● EXERCISE:
The line containing "Store shelves" and every line after it, through the end of the records below: repeat them exactly, nothing more.

● RECORDS TO USE:
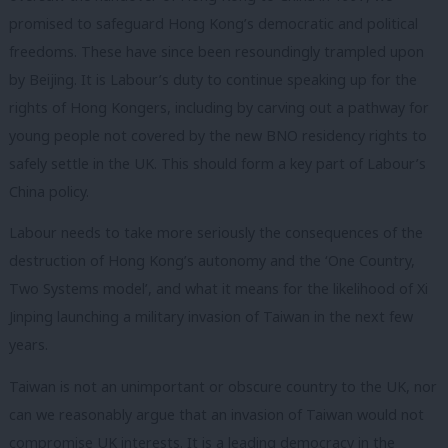
promised to safeguard Hong Kong’s democratic and political
freedoms. These have since been resoundingly trampled upon
by Beijing. It is Labour’s duty to continue speaking up for the
rights of Hong Kongers, including by carving out a pathway for
young people not covered by the new BNO residency rights to
safely settle in the UK. This should form a key part of Labour’s
China policy.
Labour needs to take more seriously the consequences of the
destruction of Hong Kong’s autonomy and the ‘One Country,
Two Systems model’, and what it means for the likelihood of Xi
Jinping launching a military invasion of Taiwan in the next few
years.
Taiwan is not an unimportant or obscure country to the UK, nor
can we reasonably argue that an invasion of Taiwan would not
compromise UK interests. It is a leading democracy in the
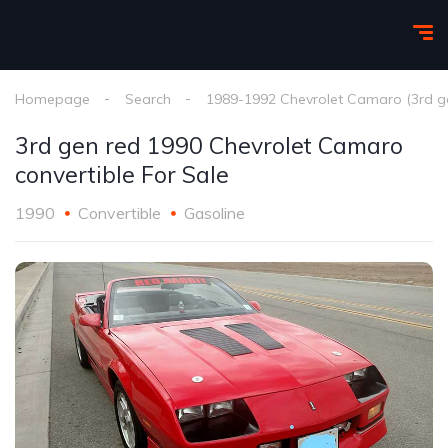
Homepage
Search
1989-1992 Chevrolet Camaro (3rd g
3rd gen red 1990 Chevrolet Camaro
convertible For Sale
1990
Convertible
Gasoline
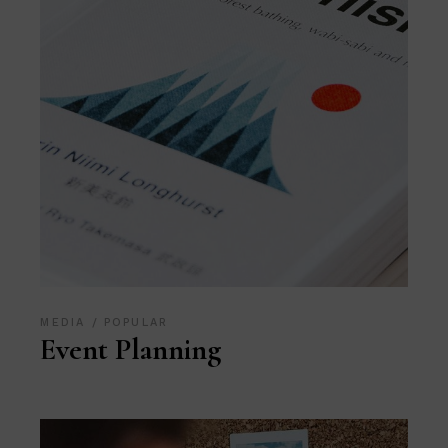
MEDIA
POPULAR
Event Planning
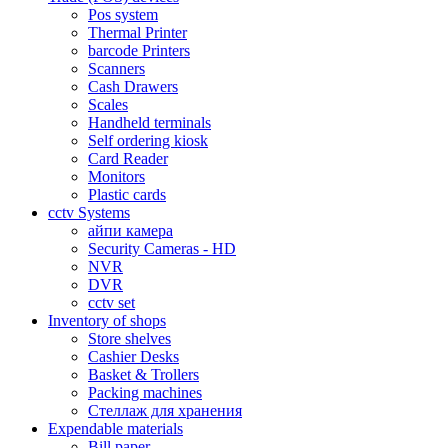
Pos system
Thermal Printer
barcode Printers
Scanners
Cash Drawers
Scales
Handheld terminals
Self ordering kiosk
Card Reader
Monitors
Plastic cards
cctv Systems
айпи камера
Security Cameras - HD
NVR
DVR
cctv set
Inventory of shops
Store shelves
Cashier Desks
Basket & Trollers
Packing machines
Стеллаж для хранения
Expendable materials
Bill paper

● OUTPUT OF THE TASK:
Store shelves
Cashier Desks
Basket & Trollers
Packing machines
Стеллаж для хранения
Expendable materials
Bill paper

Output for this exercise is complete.